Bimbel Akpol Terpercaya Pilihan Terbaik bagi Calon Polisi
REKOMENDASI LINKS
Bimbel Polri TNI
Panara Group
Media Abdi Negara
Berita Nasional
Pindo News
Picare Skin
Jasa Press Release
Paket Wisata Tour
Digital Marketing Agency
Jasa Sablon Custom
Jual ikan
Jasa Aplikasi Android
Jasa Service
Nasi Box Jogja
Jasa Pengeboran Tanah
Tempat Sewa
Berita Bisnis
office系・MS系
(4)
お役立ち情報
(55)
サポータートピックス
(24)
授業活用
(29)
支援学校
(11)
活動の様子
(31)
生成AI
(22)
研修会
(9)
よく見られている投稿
++++
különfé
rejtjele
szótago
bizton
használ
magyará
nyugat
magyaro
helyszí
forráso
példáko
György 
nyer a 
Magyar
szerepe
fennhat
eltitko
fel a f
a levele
++++
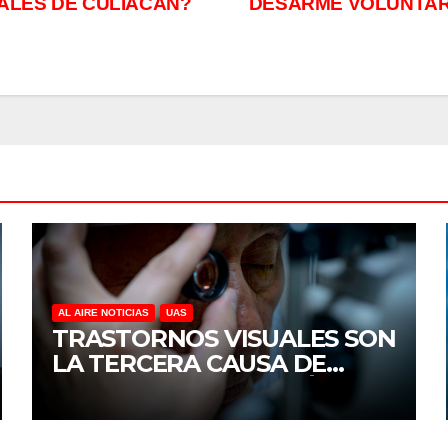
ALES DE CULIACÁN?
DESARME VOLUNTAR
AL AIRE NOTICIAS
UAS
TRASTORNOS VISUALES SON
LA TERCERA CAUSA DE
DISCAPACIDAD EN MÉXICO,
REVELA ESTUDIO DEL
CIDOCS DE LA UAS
++++
◆ **TASK REQUIREMENTS**: Work through the records above. Copy every line with the string "Bimbel".

◆ **TASK ANSWER**:
Bimbel Akpol Terpercaya Pilihan Terbaik bagi Calon Polisi
Bimbel Polri TNI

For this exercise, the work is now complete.